Add flexibility to your data science with inference pipeline aggregations | Elastic Blog
Engineering

Add flexibility to your data science with inference pipeline aggregations

Elastic 7.6 introduced the inference processor for performing inference on documents as they are ingested through an ingest pipeline. Ingest pipelines are incredibly powerful and flexible but they are designed to work at ingest. So what happens if your data is already ingested?

Introducing the new Elasticsearch inference pipeline aggregation, which lets you apply new inference models on data that's already been indexed. With this new aggregation type, you can use the machine learning inference at search in an aggregation and get the results instantly — in real time with the latest data. Now you can always look forward to new models without worrying about reindexing your data in Elasticsearch!

This blog will show you how to use the inference pipeline aggregation to apply a new model to existing data (for our example, we'll use customer service churn data), and will then show you how to dashboard the inference results with the Kibana Vega plugin. If you'd like to try it yourself, you can spin up a free trial of Elastic Cloud or enable a free trial of machine learning on a local install.

Inference pipeline aggregations

Inference is the process of making predictions against a model trained by machine learning algorithms. The Elastic Stack supports two types of models: regression models, which are trained to find relationships in the data and predict a numerical value such as house price, and classification models, which predict which category or class the data point falls into. 

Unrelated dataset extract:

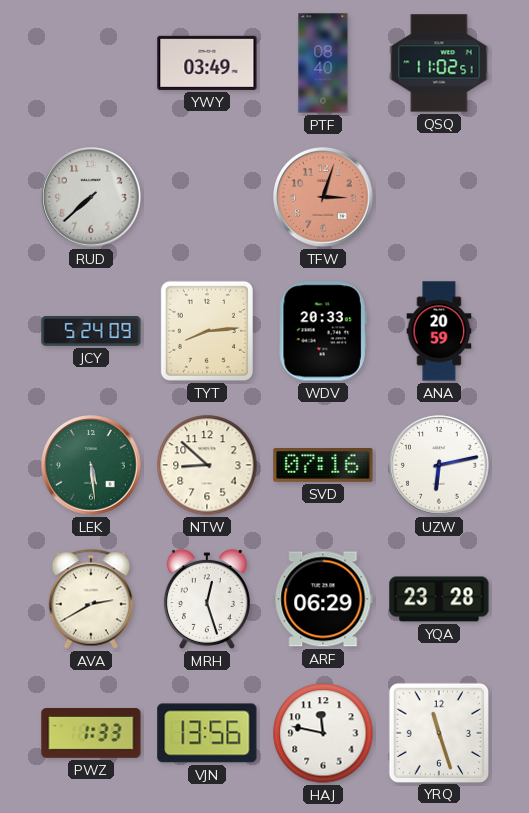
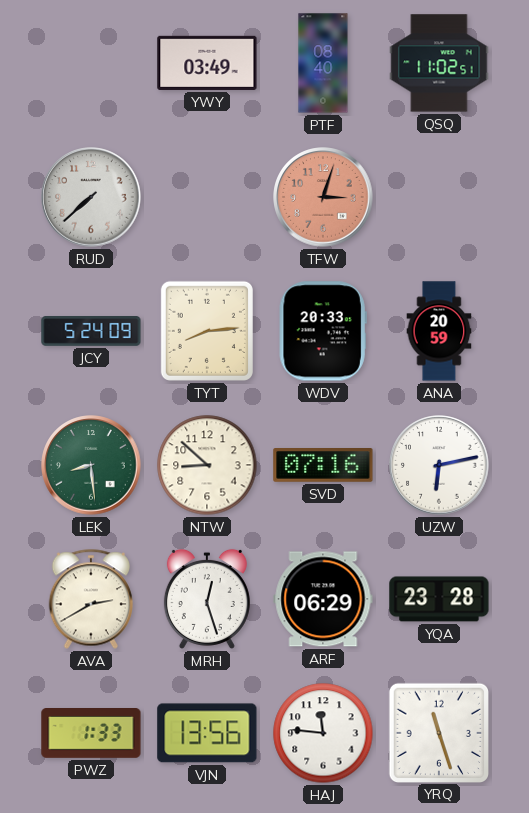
LEK: 5:29 -> 8:29
HAJ: 11:47 -> 11:46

The input to a model can be numerical values, categorical (text/keyword field), or even IP addresses. A pipeline aggregation is an aggregation that takes the output of other aggregations as its input. These might be numerical values, keywords, or even IP addresses — and now you can see the start of a beautiful friendship. 

Example: Applying a new customer churn model

The data set we'll be using was first presented in the Introduction to supervised machine learning in Elastic webinar. In that webinar, we used fictional telecom call record data (from OpenML and Kaggle) to predict which customers will churn given their history. A subset of the customer records have been marked up with a target churn field, making them suitable for training a model with supervised learning. Experimentation has shown features such as the total call charges and the number of customer service calls are particularly significant predictors of churn. 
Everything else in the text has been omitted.